Problem in understanding the meaning

[thudda]

What is the difference between the 2 expressions

1) for all x belongs to ℝ there exists y belongs to ℝ such that f(x)=y
2) there exists y belongs to ℝ such that for all x belongs to ℝ , f(x)=y

I want to know the exact difference.

 

[tiny-tim]

hi thudda! welcome to pf!

tell us what you think, and then we'll comment!

 

[thudda]

Hi..thanks..:)

I think the 1st expression implies that for every x value there is a corresponding y value.And the 2nd imply that for all x values there's one or a set of y values...what I want to know is whether it is one y value or a set of y values..

 

[tiny-tim]

hi thudda!

I think the 1st expression implies that for every x value there is a corresponding y value.

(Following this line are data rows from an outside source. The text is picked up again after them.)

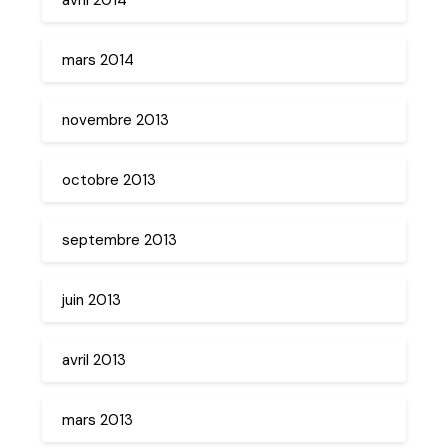
mars 2014
novembre 2013
octobre 2013
septembre 2013
juin 2013
avril 2013
mars 2013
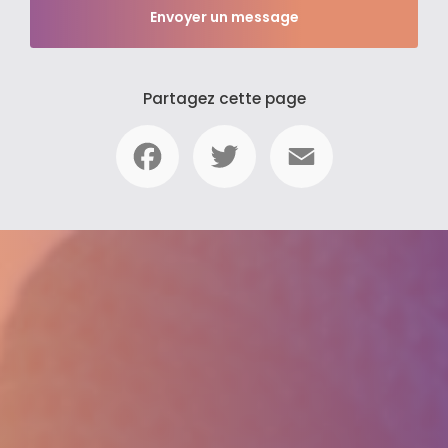
Envoyer un message
Partagez cette page
Facebook
Twitter
Email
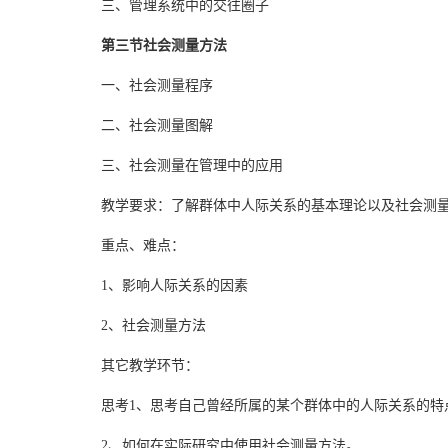
三、管理系统中的交往圈子
第三节社会测量方法
一、社会测量程序
二、社会测量图解
三、社会测量在管理中的应用
教学要求：了解群体中人际关系的基本理论以及社会测
重点、难点：
1、影响人际关系的因素
2、社会测量方法
其它教学环节：
思考1、思考自己曾经所属的某个群体中的人际关系的特
2、如何在实际研究中使用社会测量方法。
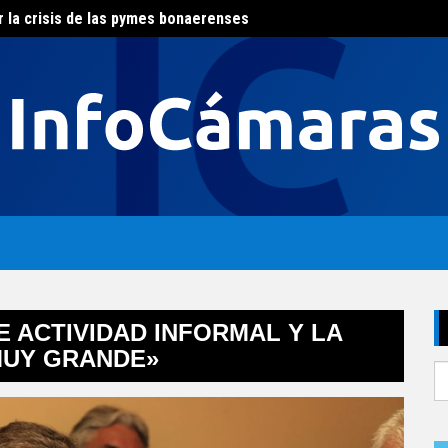
r la crisis de las pymes bonaerenses
El con
al del agua
E ACTIVIDAD INFORMAL Y LA
MUY GRANDE»
S
fo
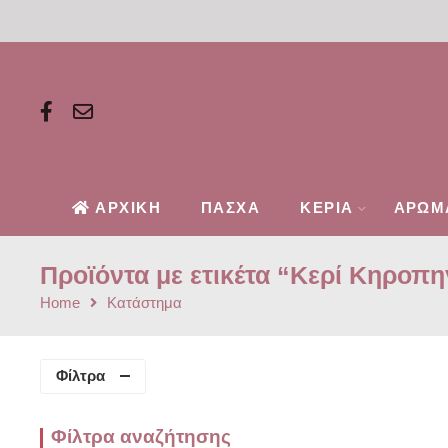
ΑΡΧΙΚΗ
ΠΑΣΧΑ
ΚΕΡΙΑ
ΑΡΩΜ
Προϊόντα με ετικέτα “Κερί Κηροπη
Home
Κατάστημα
Φίλτρα
Φίλτρα αναζήτησης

yup … basically, it doesn't say anything more than that f is a function!

2) there exists y belongs to ℝ such that for all x belongs to ℝ , f(x)=y

And the 2nd imply that for all x values there's one or a set of y values...what I want to know is whether it is one y value or a set of y values..

ah, it's one y value …

"there exists y" always means there exists a y

(btw, when i see $y\in R$, i always read that as "y in R" … it's shorter, and i think, easier, than "y belongs to R" )

 

[pasmith]

"there exists y" always means there exists a y

Without more, both "there exists a(n)" and its abbreviation \exists mean "there exists at least one". If you want to specify uniqueness, you must do so expressly. The abbreviation for "there exists exactly one" is \exists ! - the usual symbol followed by an exclamation mark.

As to the OP's examples: The first isn't quite the definition of a function; it would be if it asserted that y was unique. In the second, it follows from the definition of a function that if such a y exists then it must be unique.